Load Balancing for Kubernetes Services Using BGP with Cilium

Cilium is an open source project to provide networking, security and observability for cloud native environments such as Kubernetes clusters and other container orchestration platforms. This blog shows how your Kubernetes Service can be exposed to the outside world, using Cilium and BGP.

Need any help with Cilium or Kubernetes?
Be sure to receive our white paper or just ask one of our experts anything related to Cilium, networking, Kubernetes, clusters or setups. We’re more than ready to help you out! Or download our Cilium whitepaper: Unveiling In-Depth Insights into Cloud-Native Networking, Security, and Observability.

Cilium White Paper
Contact us

Be sure to check out our latest events about Cilium
Join us at SUE HQ or signup for our workshop. Learn everything there is to know and get insights about Cilium and it’s possibilities. Learn more ›

BGP
Border Gateway Protocol (BGP) is a standardised exterior gateway protocol designed to exchange routing and reachability information among autonomous systems (AS) on the Internet. The protocol is classified as a path vector protocol therefore, it makes routing decisions based on paths, network policies, or rule-sets configured by a network administrator. It is involved in making core routing decisions, which makes it crucial to the functioning of the Internet.

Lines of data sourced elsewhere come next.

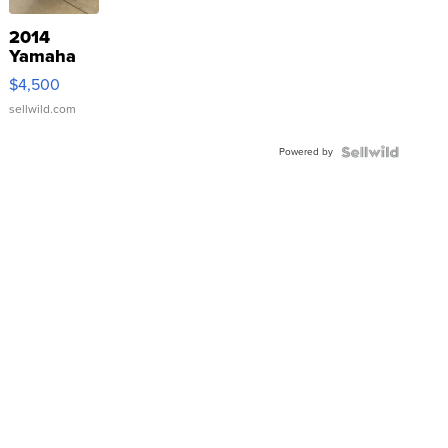
2014
Yamaha
VX Deluxe
$4,500
sellwild.com
Powered by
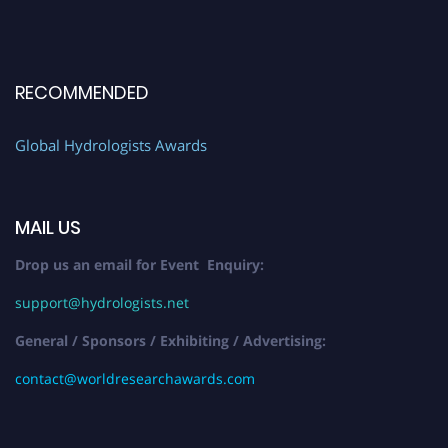
RECOMMENDED
Global Hydrologists Awards
MAIL US
Drop us an email for Event Enquiry:
support@hydrologists.net
General / Sponsors / Exhibiting / Advertising:
contact@worldresearchawards.com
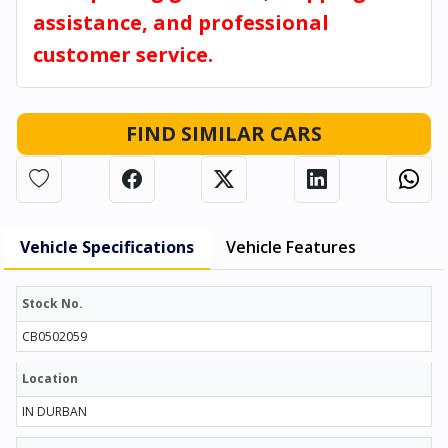
assistance, and professional
customer service.
FIND SIMILAR CARS
Vehicle Specifications
Vehicle Features
Stock No.
CB0502059
Location
IN DURBAN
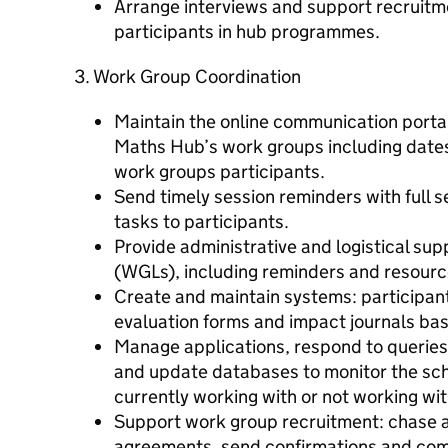
Arrange interviews and support recruitm
participants in hub programmes.
3. Work Group Coordination
Maintain the online communication portal
Maths Hub’s work groups including date
work groups participants.
Send timely session reminders with full 
tasks to participants.
Provide administrative and logistical su
(WGLs), including reminders and resourc
Create and maintain systems: participan
evaluation forms and impact journals ba
Manage applications, respond to queries
and update databases to monitor the sc
currently working with or not working wit
Support work group recruitment: chase
agreements, send confirmations and com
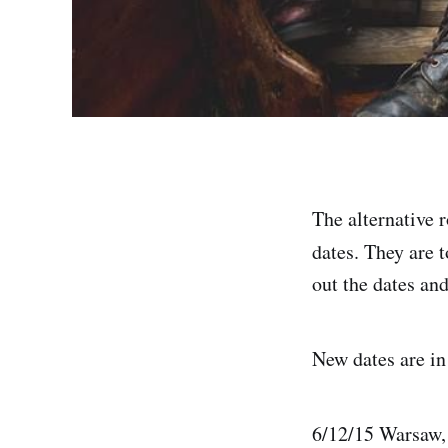
The alternative 
dates. They are t
out the dates and
New dates are i
6/12/15 Warsaw,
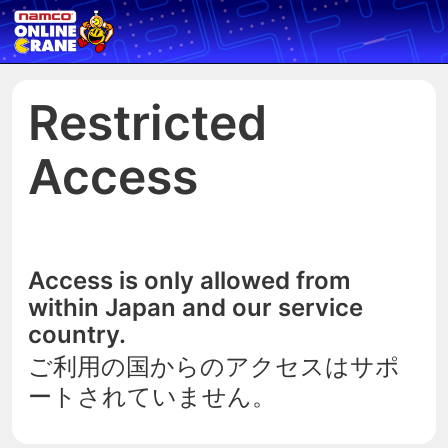
Restricted
Access
Access is only allowed from
within Japan and our service
country.
ご利用の国からのアクセスはサポ
ートされていません。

Developed for robustness and scalability, BGP is used to route data between large networks, including ISPs and other large organisations. It ensures loop-free inter-domain routing and helps maintain a stable network structure. BGP can handle thousands of routes and differentiates itself with its ability to scale with network growth. It’s widely used due to its flexibility and control over routing policies, enabling it to rapidly respond to network changes.

Cilium and BGP
In release 1.10, Cilium integrated BGP support using MetalLB, which enables it to announce Kubernetes Service ip addresses of the type LoadBalancer using BGP. The result is that services are reachable from outside the Kubernetes network without extra components, such as an Ingress Router. Especially the ‘without extra components’ part is fantastic news, since every component adds latency – so without those less latency.

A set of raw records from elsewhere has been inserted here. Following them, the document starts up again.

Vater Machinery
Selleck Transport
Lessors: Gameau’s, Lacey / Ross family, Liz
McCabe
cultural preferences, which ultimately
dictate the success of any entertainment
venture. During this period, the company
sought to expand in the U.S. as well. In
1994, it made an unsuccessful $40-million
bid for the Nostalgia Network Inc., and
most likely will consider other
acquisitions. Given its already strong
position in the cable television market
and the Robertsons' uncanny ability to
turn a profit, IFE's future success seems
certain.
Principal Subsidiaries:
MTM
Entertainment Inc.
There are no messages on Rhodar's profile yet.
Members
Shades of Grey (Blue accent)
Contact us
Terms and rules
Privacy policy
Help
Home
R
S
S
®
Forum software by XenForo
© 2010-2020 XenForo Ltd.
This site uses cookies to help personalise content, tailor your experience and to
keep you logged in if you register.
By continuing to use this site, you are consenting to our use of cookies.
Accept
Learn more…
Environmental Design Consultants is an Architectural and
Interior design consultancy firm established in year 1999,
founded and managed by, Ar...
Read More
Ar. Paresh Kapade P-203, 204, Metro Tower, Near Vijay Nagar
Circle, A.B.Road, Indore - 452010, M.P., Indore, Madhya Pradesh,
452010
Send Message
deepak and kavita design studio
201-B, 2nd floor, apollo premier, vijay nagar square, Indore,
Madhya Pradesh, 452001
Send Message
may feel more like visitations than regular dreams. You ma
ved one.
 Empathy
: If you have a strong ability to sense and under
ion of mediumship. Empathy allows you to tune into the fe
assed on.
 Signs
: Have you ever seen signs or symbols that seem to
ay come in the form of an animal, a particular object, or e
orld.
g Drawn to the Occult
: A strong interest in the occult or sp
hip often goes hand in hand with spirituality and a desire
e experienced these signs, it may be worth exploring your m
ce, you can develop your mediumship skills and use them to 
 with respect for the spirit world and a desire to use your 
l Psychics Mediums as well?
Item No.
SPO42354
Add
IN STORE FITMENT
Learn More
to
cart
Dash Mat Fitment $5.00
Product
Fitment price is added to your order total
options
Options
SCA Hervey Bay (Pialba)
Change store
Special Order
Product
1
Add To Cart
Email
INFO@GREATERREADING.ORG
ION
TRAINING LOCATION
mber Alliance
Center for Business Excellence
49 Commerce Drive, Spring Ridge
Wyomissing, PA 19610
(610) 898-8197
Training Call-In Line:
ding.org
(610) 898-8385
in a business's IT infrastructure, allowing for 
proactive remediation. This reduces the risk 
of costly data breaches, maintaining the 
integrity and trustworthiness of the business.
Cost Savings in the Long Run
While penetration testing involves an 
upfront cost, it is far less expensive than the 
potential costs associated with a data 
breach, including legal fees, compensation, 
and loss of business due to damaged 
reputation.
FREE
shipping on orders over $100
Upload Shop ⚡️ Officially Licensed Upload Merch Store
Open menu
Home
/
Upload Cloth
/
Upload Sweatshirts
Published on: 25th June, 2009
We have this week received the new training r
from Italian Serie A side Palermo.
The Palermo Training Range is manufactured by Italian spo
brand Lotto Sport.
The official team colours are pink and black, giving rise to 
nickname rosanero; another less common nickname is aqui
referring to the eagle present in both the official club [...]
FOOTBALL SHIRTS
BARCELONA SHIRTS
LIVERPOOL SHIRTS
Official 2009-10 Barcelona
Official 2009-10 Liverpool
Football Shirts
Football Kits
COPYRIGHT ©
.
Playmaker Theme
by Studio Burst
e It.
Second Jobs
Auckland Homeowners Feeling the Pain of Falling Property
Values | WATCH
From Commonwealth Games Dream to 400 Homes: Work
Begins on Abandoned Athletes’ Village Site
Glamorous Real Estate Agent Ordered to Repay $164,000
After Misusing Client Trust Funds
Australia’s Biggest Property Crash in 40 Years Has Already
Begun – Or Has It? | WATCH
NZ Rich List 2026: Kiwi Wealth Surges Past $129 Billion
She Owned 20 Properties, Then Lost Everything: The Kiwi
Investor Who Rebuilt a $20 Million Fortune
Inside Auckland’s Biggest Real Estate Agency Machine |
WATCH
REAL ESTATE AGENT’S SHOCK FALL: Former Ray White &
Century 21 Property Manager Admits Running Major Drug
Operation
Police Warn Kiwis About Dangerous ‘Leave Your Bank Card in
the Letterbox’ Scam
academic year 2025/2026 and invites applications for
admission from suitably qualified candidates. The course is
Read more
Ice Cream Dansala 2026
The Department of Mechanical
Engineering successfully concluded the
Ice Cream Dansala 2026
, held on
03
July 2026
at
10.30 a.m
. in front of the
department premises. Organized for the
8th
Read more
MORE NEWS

The network configuration shown in this example represents a Kubernetes-based environment with BGP integration for service load balancing. Here’s a breakdown of the configuration:

Client Network (LAN network(s)): There’s a local area network (LAN) with the IP range 192.168.10.0/24 where multiple clients are connected. This network contains the user-end of the setup where users and other devices access services hosted on the Kubernetes cluster.

Kubernetes Network: The Kubernetes cluster has its own network space, designated by the subnet 192.168.1.0/24. This network includes the Kubernetes master node (k8s-master1) and several worker nodes (k8s-worker1 through k8s-worker5). These nodes host the actual containers and workloads of the Kubernetes cluster.

Management Network: A separate management network, with at least one device (k8s-control) for controlling and managing the Kubernetes cluster. This is separate from the Kubernetes data plane for security and management efficiency.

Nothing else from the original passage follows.